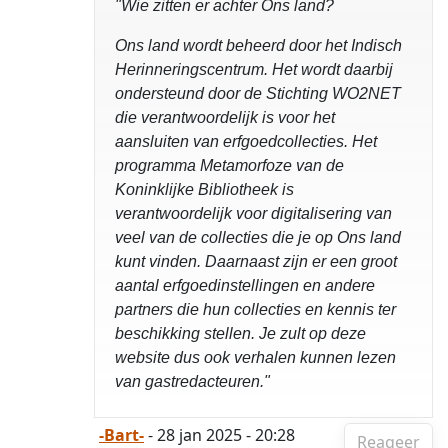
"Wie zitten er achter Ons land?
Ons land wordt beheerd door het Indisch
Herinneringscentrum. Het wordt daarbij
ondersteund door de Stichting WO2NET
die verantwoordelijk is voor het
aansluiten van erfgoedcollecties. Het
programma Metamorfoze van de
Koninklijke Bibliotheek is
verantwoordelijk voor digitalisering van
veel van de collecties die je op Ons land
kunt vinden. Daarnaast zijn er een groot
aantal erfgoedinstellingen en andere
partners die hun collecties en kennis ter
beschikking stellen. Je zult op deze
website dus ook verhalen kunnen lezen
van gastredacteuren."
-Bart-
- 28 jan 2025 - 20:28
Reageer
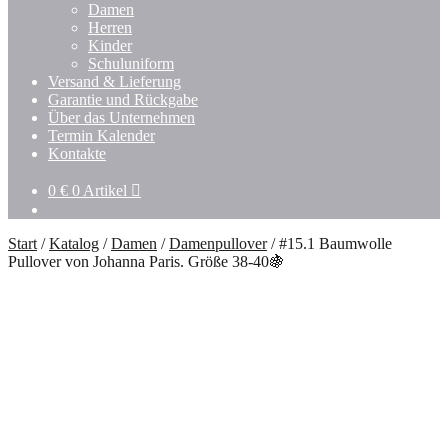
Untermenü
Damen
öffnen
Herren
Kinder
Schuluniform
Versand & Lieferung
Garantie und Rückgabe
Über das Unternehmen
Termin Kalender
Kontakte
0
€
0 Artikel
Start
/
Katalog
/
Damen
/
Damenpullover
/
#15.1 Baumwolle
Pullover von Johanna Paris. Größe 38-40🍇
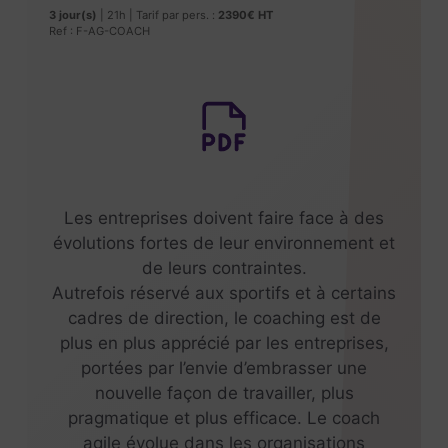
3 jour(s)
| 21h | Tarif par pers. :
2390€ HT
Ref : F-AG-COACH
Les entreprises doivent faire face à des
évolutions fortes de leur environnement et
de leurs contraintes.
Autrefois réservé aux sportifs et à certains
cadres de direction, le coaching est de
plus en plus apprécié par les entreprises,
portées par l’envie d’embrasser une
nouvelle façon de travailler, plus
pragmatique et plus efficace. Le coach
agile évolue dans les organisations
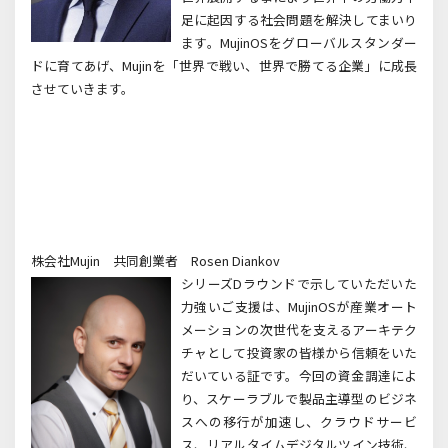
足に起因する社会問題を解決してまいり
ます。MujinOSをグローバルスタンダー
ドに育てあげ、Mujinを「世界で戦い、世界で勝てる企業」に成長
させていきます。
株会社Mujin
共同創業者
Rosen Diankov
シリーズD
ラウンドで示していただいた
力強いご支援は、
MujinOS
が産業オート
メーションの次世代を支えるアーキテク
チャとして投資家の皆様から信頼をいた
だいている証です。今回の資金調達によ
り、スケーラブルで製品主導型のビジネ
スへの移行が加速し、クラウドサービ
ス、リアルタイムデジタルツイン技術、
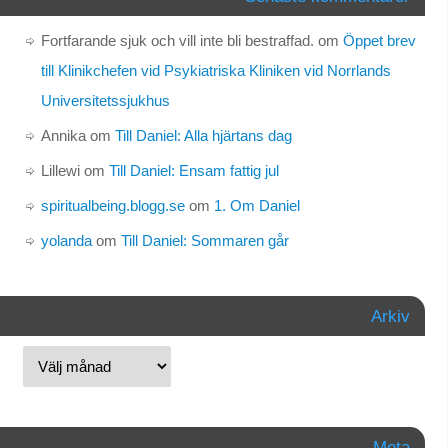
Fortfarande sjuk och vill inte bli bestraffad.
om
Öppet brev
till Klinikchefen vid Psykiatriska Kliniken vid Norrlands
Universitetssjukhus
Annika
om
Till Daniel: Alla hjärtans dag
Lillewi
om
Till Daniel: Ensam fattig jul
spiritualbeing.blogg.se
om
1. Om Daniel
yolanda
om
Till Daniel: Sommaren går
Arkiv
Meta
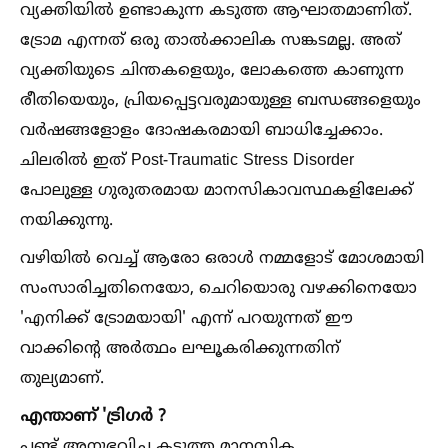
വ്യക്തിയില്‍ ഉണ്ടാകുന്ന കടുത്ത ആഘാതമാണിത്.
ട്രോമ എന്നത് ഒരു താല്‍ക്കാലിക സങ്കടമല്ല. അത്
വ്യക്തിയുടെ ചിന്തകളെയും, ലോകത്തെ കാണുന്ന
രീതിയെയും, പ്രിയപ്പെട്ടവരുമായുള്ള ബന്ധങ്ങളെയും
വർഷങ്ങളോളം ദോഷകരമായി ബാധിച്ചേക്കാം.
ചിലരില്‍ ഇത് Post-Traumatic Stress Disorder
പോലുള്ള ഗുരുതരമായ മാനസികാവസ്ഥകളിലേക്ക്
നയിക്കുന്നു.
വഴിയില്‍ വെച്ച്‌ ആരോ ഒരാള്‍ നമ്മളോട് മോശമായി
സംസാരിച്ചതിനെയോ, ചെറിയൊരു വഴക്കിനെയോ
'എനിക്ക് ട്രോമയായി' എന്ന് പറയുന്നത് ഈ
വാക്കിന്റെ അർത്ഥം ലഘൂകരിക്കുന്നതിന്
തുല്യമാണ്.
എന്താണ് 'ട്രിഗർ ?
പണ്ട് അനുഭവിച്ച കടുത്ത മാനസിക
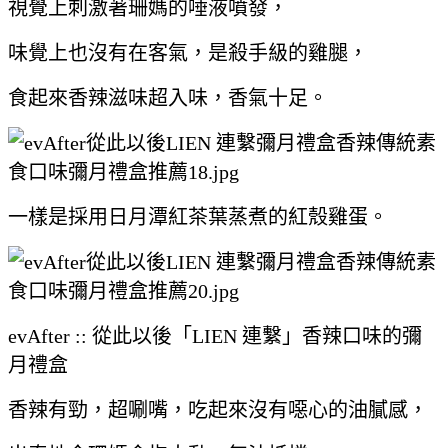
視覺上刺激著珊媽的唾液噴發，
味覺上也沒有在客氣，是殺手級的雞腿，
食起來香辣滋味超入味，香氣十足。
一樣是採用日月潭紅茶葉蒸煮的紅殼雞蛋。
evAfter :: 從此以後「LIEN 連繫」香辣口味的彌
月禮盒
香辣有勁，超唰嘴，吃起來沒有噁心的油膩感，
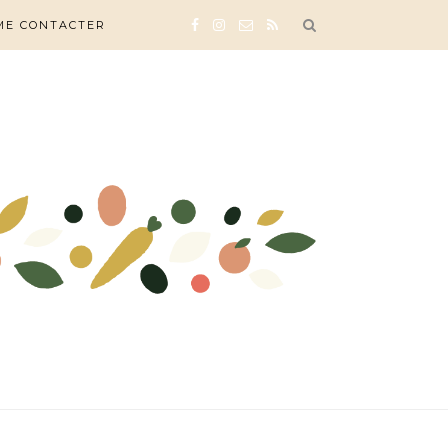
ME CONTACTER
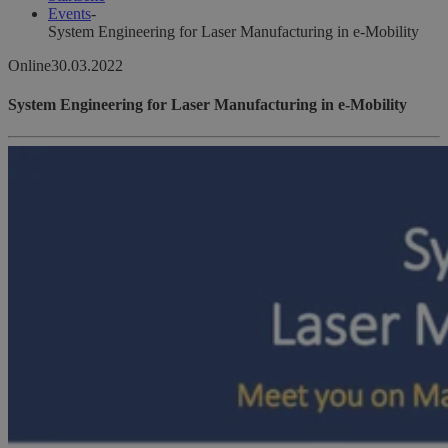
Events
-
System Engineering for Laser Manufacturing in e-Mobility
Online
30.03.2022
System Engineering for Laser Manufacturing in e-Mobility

□ □ □ □ □

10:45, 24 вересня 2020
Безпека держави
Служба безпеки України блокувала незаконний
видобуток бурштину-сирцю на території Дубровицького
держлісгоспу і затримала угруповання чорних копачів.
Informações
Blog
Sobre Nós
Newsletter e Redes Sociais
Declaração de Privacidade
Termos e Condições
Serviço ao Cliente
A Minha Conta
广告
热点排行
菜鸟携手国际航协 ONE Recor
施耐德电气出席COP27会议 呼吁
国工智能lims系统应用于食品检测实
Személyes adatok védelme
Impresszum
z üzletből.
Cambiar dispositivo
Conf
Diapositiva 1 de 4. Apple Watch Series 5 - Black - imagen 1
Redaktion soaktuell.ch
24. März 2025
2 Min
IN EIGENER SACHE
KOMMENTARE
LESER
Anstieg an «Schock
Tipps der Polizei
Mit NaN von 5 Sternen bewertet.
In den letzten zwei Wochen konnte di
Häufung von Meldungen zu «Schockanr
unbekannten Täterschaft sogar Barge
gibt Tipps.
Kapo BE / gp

□ □ □ □ □

The expected output is exactly the lines of the listing above between the line holding "achter Ons land?" and the line holding "partners die hun collecties en kennis ter", inclusive.

RESULT OF THIS TASK:
"Wie zitten er achter Ons land?
Ons land wordt beheerd door het Indisch
Herinneringscentrum. Het wordt daarbij
ondersteund door de Stichting WO2NET
die verantwoordelijk is voor het
aansluiten van erfgoedcollecties. Het
programma Metamorfoze van de
Koninklijke Bibliotheek is
verantwoordelijk voor digitalisering van
veel van de collecties die je op Ons land
kunt vinden. Daarnaast zijn er een groot
aantal erfgoedinstellingen en andere
partners die hun collecties en kennis ter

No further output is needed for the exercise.